- WORK TO BE COMPLETED
Your answer should hold all lines of the entries that include the word "Laden".

(Source records)
----

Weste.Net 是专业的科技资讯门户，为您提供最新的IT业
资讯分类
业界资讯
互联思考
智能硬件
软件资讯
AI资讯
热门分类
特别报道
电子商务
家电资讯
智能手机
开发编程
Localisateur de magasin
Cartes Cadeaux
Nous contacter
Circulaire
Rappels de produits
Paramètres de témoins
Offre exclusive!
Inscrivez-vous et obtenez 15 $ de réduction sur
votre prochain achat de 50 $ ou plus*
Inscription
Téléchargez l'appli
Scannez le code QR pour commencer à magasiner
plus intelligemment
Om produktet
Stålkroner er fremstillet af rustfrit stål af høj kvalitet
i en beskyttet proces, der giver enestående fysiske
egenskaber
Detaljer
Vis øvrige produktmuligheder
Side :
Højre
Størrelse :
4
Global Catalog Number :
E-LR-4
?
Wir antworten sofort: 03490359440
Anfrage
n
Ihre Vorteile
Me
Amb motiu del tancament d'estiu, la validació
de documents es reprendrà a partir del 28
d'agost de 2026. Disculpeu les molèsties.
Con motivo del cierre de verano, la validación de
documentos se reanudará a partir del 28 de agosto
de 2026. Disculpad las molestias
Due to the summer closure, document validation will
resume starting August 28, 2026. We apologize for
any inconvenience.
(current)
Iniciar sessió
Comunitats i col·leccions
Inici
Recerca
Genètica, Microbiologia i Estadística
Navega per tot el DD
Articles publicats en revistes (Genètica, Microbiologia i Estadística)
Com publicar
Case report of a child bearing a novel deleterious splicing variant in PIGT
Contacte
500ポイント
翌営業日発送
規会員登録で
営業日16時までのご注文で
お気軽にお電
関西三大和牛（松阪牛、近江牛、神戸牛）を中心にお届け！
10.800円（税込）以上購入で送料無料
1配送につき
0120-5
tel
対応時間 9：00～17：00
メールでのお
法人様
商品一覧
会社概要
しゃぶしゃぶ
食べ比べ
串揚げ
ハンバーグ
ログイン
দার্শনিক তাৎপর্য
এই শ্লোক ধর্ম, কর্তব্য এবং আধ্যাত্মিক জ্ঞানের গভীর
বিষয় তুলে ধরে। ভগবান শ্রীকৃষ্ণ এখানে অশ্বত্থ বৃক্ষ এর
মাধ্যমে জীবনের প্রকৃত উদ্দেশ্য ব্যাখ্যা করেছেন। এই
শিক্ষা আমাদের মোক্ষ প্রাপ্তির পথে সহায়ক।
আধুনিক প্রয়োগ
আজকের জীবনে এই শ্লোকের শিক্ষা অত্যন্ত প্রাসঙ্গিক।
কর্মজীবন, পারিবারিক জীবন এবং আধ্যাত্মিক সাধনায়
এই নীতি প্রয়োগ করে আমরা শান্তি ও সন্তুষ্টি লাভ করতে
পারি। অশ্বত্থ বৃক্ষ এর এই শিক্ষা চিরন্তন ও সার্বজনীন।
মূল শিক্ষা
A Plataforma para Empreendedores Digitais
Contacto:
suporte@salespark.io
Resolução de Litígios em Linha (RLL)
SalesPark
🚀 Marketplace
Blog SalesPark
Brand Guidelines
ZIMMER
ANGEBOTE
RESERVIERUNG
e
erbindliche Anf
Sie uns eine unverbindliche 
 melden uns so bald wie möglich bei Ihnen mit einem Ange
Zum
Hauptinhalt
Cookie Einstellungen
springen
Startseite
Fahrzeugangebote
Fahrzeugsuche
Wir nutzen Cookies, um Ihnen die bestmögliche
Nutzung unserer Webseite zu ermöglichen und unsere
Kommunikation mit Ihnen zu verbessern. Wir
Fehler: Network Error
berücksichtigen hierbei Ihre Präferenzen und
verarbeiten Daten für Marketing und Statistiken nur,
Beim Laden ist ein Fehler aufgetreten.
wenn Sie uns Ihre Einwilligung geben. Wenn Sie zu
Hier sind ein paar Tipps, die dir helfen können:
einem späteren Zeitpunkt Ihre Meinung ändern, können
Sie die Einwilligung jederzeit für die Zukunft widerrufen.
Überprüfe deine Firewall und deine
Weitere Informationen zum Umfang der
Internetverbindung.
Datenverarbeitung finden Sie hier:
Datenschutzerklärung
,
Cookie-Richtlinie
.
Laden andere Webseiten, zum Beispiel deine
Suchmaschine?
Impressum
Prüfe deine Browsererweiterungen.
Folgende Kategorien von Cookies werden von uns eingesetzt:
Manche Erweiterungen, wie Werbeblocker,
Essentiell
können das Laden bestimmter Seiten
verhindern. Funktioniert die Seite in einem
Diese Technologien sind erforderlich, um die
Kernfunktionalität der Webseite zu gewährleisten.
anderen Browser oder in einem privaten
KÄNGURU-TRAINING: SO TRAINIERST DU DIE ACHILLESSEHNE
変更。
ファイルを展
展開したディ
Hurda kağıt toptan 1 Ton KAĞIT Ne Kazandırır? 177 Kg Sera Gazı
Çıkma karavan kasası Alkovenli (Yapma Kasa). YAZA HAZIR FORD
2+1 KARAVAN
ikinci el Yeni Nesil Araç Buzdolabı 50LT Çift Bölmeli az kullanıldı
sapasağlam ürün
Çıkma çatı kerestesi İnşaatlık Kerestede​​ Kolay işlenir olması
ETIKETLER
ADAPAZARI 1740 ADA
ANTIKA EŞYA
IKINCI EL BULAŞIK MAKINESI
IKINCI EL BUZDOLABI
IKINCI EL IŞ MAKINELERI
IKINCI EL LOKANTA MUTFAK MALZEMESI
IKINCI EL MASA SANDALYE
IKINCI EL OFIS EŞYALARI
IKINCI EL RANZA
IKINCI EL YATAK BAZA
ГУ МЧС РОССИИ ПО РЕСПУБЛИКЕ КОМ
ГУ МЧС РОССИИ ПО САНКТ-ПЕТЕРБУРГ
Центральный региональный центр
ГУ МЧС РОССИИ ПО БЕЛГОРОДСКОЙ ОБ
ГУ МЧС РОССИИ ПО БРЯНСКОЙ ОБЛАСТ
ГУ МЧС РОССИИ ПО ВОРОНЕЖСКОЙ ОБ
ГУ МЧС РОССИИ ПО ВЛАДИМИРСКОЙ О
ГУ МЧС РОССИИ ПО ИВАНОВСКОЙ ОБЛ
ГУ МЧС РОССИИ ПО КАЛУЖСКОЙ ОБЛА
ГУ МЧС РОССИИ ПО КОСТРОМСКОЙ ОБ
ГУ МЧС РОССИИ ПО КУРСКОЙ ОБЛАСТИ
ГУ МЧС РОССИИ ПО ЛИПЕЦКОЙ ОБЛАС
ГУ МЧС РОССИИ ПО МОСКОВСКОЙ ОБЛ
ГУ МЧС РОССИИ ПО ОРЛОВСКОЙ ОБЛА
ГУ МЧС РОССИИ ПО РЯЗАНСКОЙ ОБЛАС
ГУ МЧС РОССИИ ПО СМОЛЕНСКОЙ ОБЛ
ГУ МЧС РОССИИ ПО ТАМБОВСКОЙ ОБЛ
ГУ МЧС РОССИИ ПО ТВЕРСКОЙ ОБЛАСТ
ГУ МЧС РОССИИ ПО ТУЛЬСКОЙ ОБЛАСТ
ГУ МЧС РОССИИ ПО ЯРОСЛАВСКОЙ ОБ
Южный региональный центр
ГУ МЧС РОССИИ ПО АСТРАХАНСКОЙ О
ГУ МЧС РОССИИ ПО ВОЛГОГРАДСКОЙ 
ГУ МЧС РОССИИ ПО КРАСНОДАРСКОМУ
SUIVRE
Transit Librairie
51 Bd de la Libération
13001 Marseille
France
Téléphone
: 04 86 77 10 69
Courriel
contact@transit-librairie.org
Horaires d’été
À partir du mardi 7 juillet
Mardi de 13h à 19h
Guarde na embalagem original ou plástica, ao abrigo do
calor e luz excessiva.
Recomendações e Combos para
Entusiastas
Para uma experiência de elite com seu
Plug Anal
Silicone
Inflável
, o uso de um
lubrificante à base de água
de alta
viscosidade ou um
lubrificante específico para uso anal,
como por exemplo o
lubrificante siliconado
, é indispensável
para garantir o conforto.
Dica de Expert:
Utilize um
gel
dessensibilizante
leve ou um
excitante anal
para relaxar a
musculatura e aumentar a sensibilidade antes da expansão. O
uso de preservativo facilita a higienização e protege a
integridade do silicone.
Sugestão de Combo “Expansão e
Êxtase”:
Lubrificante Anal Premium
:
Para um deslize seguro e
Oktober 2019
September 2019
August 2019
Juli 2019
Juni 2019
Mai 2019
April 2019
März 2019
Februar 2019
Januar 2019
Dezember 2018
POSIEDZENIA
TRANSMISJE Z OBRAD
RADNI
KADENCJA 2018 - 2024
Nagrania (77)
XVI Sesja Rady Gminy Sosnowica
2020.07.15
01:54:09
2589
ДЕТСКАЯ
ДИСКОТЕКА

----

- OUTPUT FOR THIS EXERCISE
Beim Laden ist ein Fehler aufgetreten.
Laden andere Webseiten, zum Beispiel deine
können das Laden bestimmter Seiten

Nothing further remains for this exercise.